For answers to frequently asked questions about cancer drug preparation and safe handling, click "+" on the topics below.

Q. What is a biohazardous drug?

BC Cancer pharmacy defines a biohazardous drug as a drug that contains living organisms with potential to cause infections in humans. Bacille Calmette-Guerin (BCG), a vaccine used to treat bladder cancer, is an example of a biohazardous drug; it contains the attenuated microorganism Mycobacterium bovis. Newer biohazardous drugs are beginning to emerge in clinical trials. For example, REOLYSIN®, an oncolytic reovirus, is being studied for a variety of cancers (e.g., prostate, lung, colorectal, etc.).

Q. I have heard other terms used to describe similar drugs (e.g., gene therapies, gene medicines, biological drugs, etc.). Are they the same as biohazardous drugs?

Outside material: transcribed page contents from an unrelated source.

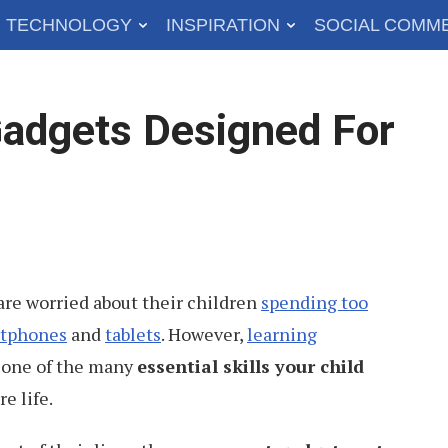
TECHNOLOGY
INSPIRATION
SOCIAL COMM
adgets Designed For
re worried about their children
spending too
tphones
and
tablets
. However,
learning
one of the many
essential skills your child
re life.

Drugs like gene therapies, gene medicines and biological drugs are sometimes biohazardous, but not always. The way to determine if a drug is biohazardous is to check for the presence of viable microorganisms with potential to cause infections in humans. For example, riTUXimab and BCG are both biological drugs: drugs made from a living organism or its products. RiTUXimab is not biohazardous, because it does not contain any microorganisms; whereas, BCG is biohazardous, because it contains the viable microorganism Mycobacterium bovis.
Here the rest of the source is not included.